Hmm, I’m confused by this. Why should we treat it this way? There’s no actual observation channel, and in order to derive information about utilities from our experiences, we need to specify some value learning algorithm. That’s the role V is playing.
It’s just that, when we do that, something feels off (to us humans, maybe due to risk-aversion), and we go “hmm, probably this framework is not modelling everything we want, or missing some important robustness considerations, or whatever, because I don’t really feel like spending all my resources and creating a lot of disvalue just because in the world where 1 + 1 = 3 someone is offering me a good deal”.
Obviously I am not arguing that you should agree to all moral muggings. If a pain-maximizer came up to you and said “hey, looks like we’re in a world where pain is way easier to create than pleasure, give me all your resources”, it would be nuts to agree, just like it would be nuts to get mugged by “1+1=3″. I’m just saying that “sometimes you get mugged” is not a good argument against my position, and definitely doesn’t imply “you get mugged everywhere”.
- Martín Soto Mar 21, 2024, 12:42 AM
  1 point
  0
  Parent
  There’s no actual observation channel, and in order to derive information about utilities from our experiences, we need to specify some value learning algorithm.
  Yes, absolutely! I just meant that, once you give me whatever V you choose to derive U from observations, I will just be able to apply UDT on top of that. So under this framework there doesn’t seem to be anything new going on, because you are just choosing an algorithm V at the start of time, and then treating its outputs as observations. That’s, again, why this only feels like a good model of “completely crystallized rigid values”, and not of “organically building them up slowly, while my concepts and planner module also evolve, etc.”.^[1]
  definitely doesn’t imply “you get mugged everywhere”
  Wait, but how does your proposal differ from EV maximization (with moral uncertainty as part of the EV maximization itself, as I explain above)?
  Because anything that is doing pure EV maximization “gets mugged everywhere”. Meaning if you actually have the beliefs (for example, that the world where suffering is hard to produce could exist), you just take those bets.
  Of course if you don’t have such “extreme” beliefs it doesn’t, but then we’re not talking about decision-making, and instead belief-formation.

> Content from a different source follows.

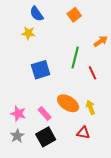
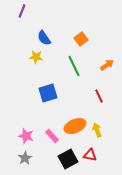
green line: (75, 58) -> (74, 66), moved, turned -40
orange ellipse: (68, 103) -> (75, 126), turned -55
black square: (46, 137) -> (68, 159), moved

You could say “I will just do EV maximization, but never have extreme beliefs that lead to suspiciously-looking behavior”, but that’d be hiding the problem under belief-formation, and doesn’t seem to be the kind of efficient mechanism that agents really implement to avoid these failure modes.
  1. ^
    To be clear, V can be a very general algorithm (like “run a copy of me thinking about ethics”), so that this doesn’t “feel like” having rigid values. Then I just think you’re carving reality at the wrong spot. You’re ignoring the actual dynamics of messy value formation, hiding them under V.